Actress: And for only 35c postage and handling! He’s a bargain at half the price. Can we, baby? Can we, please??
Bishop: Yes, we can! Best of all, he obeys our commands. Don’t you hate it when you buy a 7 foot tall dancing monster ghost and he thinks he knows everything and gets all lippy? I want one that doesn’t sass back when I command it.
Actress: Yes! I can even do my monster-mash-wiggly-hand dance and he won’t laugh at me. Oh, it’s all I’ve ever wanted, honey…
Bishop: We’ll all dance together! Oh, it’ll be so great. I mean, when it says he obeys your commands, I’m guessing you can make him get up and get you a sandwich and stuff, right? He’d almost be like a butler.
Actress: Oh, I’m so excited. He’d be like a Super Monster-Ghost Butler, jumping, darting and rising all over the place. There’d better not be too much floating, though. He has to earn his keep, for all we paid for him..
Bishop: That’s a good point. He’s got to get to it… I’d hate think we wasted that buck.
Actress: Me too. At least we’d have Mr Peeping Skeleton Hands as a back up…
Actress: He sounds a bit dirty…
Bishop: Yeah, I don’t like the fact that he’s a peeper. That should creep anyone out.

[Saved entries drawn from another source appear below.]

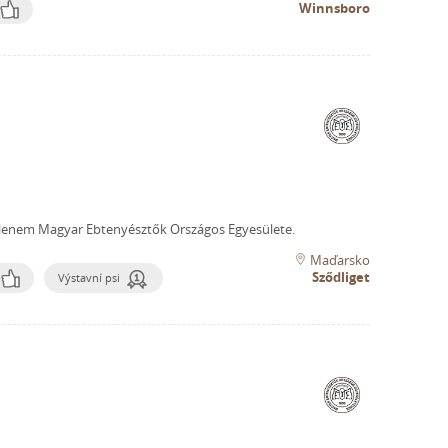
Winnsboro
lenem Magyar Ebtenyésztők Országos Egyesülete.
Maďarsko
Sződliget
Výstavní psi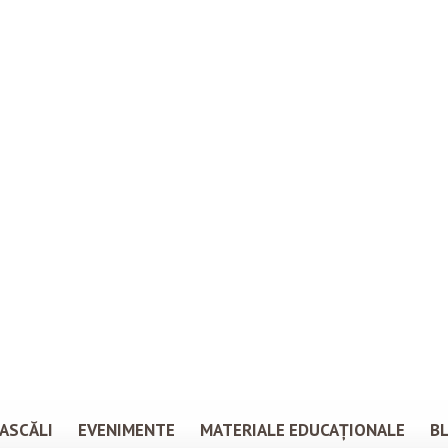
ASCĂLI
EVENIMENTE
MATERIALE EDUCAȚIONALE
B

Actress: Crawling up your shirt, and all… I don’t think I like him. Can we get a glow-in-the-dark skull money box instead?
Bishop: True. He sounds less than “truly amazing”. As for the glow-in-the-dark skull money box, we’ll have to see if the fine people at Melton Co. can make an exception. They’re reputable, right?
Actress: Yes, of course they are. All we have to do is write to them, and send a stamped, self-addressed envelope… I’m sure they’ll come through. I have faith. Call me optimistic.
Bishop: With 7 foot tall dancing monster ghost on our side, we can’t lose.